- ACTIVITY: Show, from the entries below, every line in which "that" appears.

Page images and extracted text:
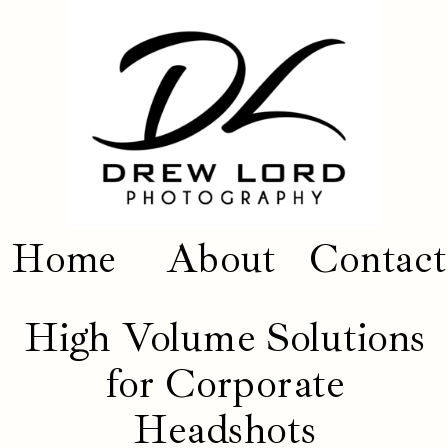
Home
About
Contact
High Volume Solutions
for Corporate
Headshots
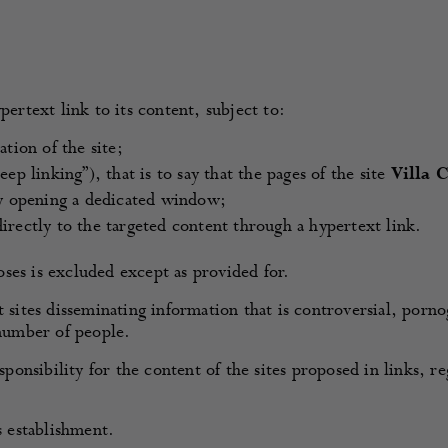
pertext link to its content, subject to:
tion of the site;
ep linking”), that is to say that the pages of the site
Villa 
by opening a dedicated window;
irectly to the targeted content through a hypertext link.
ses is excluded except as provided for.
t sites disseminating information that is controversial, porn
 number of people.
ponsibility for the content of the sites proposed in links, re
s establishment.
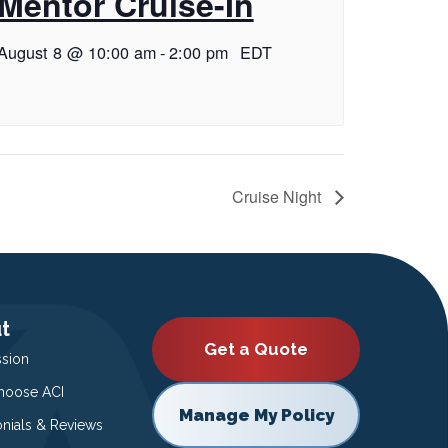
Mentor Cruise-In
August 8 @ 10:00 am
-
2:00 pm
EDT
Cruise Night
t
Get a Quote
ssion
oose ACI
Manage My Policy
onials & Reviews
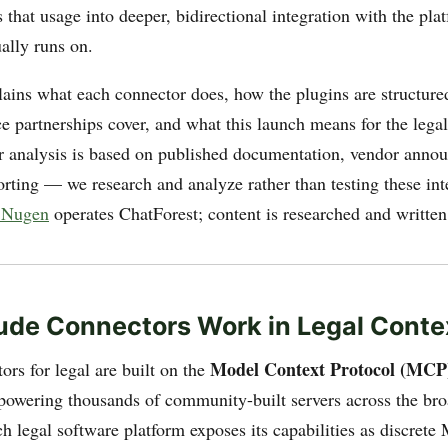
 that usage into deeper, bidirectional integration with the pla
ally runs on.
lains what each connector does, how the plugins are structure
ice partnerships cover, and what this launch means for the leg
 analysis is based on published documentation, vendor anno
orting — we research and analyze rather than testing these int
 Nugen
operates ChatForest; content is researched and written
de Connectors Work in Legal Conte
Model Context Protocol (MCP
rs for legal are built on the
powering thousands of community-built servers across the b
h legal software platform exposes its capabilities as discrete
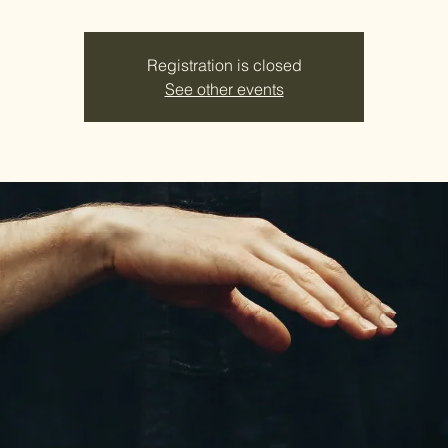
Registration is closed
See other events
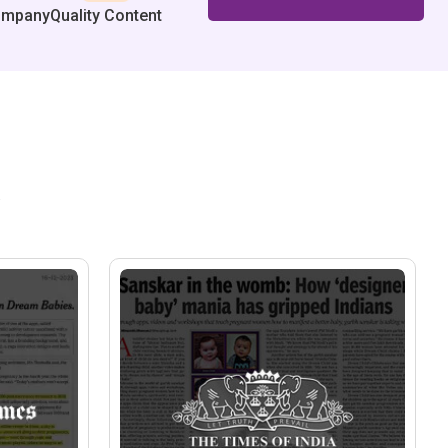
ompany
Quality Content
.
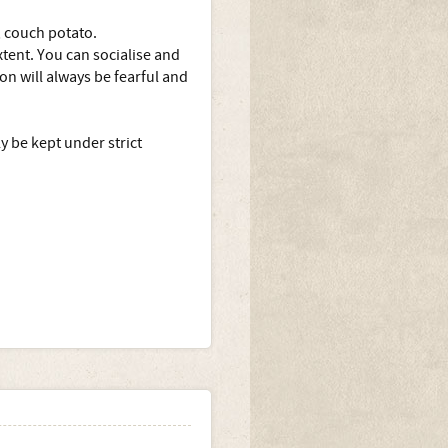
, couch potato.
extent. You can socialise and
ion will always be fearful and
 be kept under strict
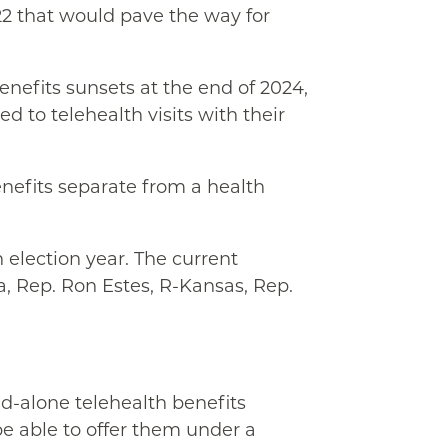
22 that would pave the way for
benefits sunsets at the end of 2024,
 to telehealth visits with their
enefits separate from a health
 election year. The current
a, Rep. Ron Estes, R-Kansas, Rep.
-alone telehealth benefits
e able to offer them under a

- THE COMPLETED TASK:
ep linking”), that is to say that the pages of the site
t sites disseminating information that is controversial, porn
 that usage into deeper, bidirectional integration with the pla
22 that would pave the way for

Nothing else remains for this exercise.